=== Data for this exercise ===

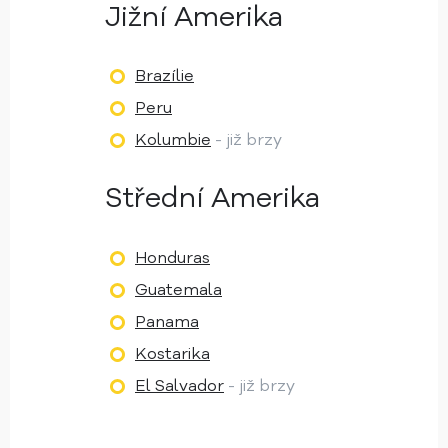
Jižní Amerika
Brazílie
Peru
Kolumbie
- již brzy
Střední Amerika
Honduras
Guatemala
Panama
Kostarika
El Salvador
- již brzy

===

### Activity
Give the data again exactly. Keep the images out.

### Exercise output
Jižní Amerika
Brazílie
Peru
Kolumbie
- již brzy
Střední Amerika
Honduras
Guatemala
Panama
Kostarika
El Salvador
- již brzy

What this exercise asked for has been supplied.